Material for this exercise:
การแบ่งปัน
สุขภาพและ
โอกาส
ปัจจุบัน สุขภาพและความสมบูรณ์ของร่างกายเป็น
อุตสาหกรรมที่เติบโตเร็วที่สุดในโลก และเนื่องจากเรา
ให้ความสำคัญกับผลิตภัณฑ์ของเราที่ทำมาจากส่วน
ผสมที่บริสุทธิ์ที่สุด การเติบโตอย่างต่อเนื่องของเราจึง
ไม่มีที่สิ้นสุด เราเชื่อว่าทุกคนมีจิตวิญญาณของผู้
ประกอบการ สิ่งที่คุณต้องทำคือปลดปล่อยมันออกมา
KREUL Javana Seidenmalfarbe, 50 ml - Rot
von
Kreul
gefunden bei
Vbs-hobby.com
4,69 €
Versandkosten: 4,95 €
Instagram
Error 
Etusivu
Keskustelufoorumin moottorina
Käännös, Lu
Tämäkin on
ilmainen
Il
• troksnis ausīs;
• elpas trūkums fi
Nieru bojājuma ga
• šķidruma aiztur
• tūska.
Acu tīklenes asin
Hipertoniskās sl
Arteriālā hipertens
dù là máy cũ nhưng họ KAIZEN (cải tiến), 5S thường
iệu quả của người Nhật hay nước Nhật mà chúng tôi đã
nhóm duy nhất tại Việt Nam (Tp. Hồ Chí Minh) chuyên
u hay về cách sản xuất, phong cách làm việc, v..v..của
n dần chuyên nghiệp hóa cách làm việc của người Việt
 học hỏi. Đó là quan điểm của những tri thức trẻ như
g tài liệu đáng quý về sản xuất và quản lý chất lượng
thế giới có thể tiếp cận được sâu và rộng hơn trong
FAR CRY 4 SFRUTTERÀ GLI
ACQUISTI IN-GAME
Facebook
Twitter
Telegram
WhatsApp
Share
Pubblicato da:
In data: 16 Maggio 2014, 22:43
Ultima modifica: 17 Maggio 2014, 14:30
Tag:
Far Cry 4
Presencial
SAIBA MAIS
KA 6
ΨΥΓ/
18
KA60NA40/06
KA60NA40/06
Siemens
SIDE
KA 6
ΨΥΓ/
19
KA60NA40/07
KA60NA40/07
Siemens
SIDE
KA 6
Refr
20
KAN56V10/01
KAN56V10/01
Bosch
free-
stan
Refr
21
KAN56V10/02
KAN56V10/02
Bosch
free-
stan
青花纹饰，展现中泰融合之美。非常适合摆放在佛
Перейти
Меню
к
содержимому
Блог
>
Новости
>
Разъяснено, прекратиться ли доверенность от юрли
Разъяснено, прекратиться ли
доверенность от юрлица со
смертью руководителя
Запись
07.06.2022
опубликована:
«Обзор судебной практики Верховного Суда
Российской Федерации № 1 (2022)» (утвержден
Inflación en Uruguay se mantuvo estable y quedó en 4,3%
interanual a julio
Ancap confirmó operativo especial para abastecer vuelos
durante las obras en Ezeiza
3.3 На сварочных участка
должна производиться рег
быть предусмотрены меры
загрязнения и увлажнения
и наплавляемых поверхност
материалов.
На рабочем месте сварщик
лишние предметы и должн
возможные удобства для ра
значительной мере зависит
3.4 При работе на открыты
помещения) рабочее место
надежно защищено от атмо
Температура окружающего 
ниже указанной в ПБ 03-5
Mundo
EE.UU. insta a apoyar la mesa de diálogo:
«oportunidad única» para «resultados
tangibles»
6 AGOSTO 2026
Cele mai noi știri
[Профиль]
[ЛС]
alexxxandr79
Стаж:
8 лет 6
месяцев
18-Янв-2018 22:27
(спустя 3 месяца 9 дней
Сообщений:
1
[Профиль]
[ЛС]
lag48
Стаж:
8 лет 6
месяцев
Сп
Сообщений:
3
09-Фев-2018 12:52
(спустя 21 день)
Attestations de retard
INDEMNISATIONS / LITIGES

Problem statement: Please copy out every entry word for word.

Response to the exercise:
การแบ่งปัน
สุขภาพและ
โอกาส
ปัจจุบัน สุขภาพและความสมบูรณ์ของร่างกายเป็น
อุตสาหกรรมที่เติบโตเร็วที่สุดในโลก และเนื่องจากเรา
ให้ความสำคัญกับผลิตภัณฑ์ของเราที่ทำมาจากส่วน
ผสมที่บริสุทธิ์ที่สุด การเติบโตอย่างต่อเนื่องของเราจึง
ไม่มีที่สิ้นสุด เราเชื่อว่าทุกคนมีจิตวิญญาณของผู้
ประกอบการ สิ่งที่คุณต้องทำคือปลดปล่อยมันออกมา
KREUL Javana Seidenmalfarbe, 50 ml - Rot
von
Kreul
gefunden bei
Vbs-hobby.com
4,69 €
Versandkosten: 4,95 €
Instagram
Error 
Etusivu
Keskustelufoorumin moottorina
Käännös, Lu
Tämäkin on
ilmainen
Il
• troksnis ausīs;
• elpas trūkums fi
Nieru bojājuma ga
• šķidruma aiztur
• tūska.
Acu tīklenes asin
Hipertoniskās sl
Arteriālā hipertens
dù là máy cũ nhưng họ KAIZEN (cải tiến), 5S thường
iệu quả của người Nhật hay nước Nhật mà chúng tôi đã
nhóm duy nhất tại Việt Nam (Tp. Hồ Chí Minh) chuyên
u hay về cách sản xuất, phong cách làm việc, v..v..của
n dần chuyên nghiệp hóa cách làm việc của người Việt
 học hỏi. Đó là quan điểm của những tri thức trẻ như
g tài liệu đáng quý về sản xuất và quản lý chất lượng
thế giới có thể tiếp cận được sâu và rộng hơn trong
FAR CRY 4 SFRUTTERÀ GLI
ACQUISTI IN-GAME
Facebook
Twitter
Telegram
WhatsApp
Share
Pubblicato da:
In data: 16 Maggio 2014, 22:43
Ultima modifica: 17 Maggio 2014, 14:30
Tag:
Far Cry 4
Presencial
SAIBA MAIS
KA 6
ΨΥΓ/
18
KA60NA40/06
KA60NA40/06
Siemens
SIDE
KA 6
ΨΥΓ/
19
KA60NA40/07
KA60NA40/07
Siemens
SIDE
KA 6
Refr
20
KAN56V10/01
KAN56V10/01
Bosch
free-
stan
Refr
21
KAN56V10/02
KAN56V10/02
Bosch
free-
stan
青花纹饰，展现中泰融合之美。非常适合摆放在佛
Перейти
Меню
к
содержимому
Блог
>
Новости
>
Разъяснено, прекратиться ли доверенность от юрли
Разъяснено, прекратиться ли
доверенность от юрлица со
смертью руководителя
Запись
07.06.2022
опубликована:
«Обзор судебной практики Верховного Суда
Российской Федерации № 1 (2022)» (утвержден
Inflación en Uruguay se mantuvo estable y quedó en 4,3%
interanual a julio
Ancap confirmó operativo especial para abastecer vuelos
durante las obras en Ezeiza
3.3 На сварочных участка
должна производиться рег
быть предусмотрены меры
загрязнения и увлажнения
и наплавляемых поверхност
материалов.
На рабочем месте сварщик
лишние предметы и должн
возможные удобства для ра
значительной мере зависит
3.4 При работе на открыты
помещения) рабочее место
надежно защищено от атмо
Температура окружающего 
ниже указанной в ПБ 03-5
Mundo
EE.UU. insta a apoyar la mesa de diálogo:
«oportunidad única» para «resultados
tangibles»
6 AGOSTO 2026
Cele mai noi știri
[Профиль]
[ЛС]
alexxxandr79
Стаж:
8 лет 6
месяцев
18-Янв-2018 22:27
(спустя 3 месяца 9 дней
Сообщений:
1
[Профиль]
[ЛС]
lag48
Стаж:
8 лет 6
месяцев
Сп
Сообщений:
3
09-Фев-2018 12:52
(спустя 21 день)
Attestations de retard
INDEMNISATIONS / LITIGES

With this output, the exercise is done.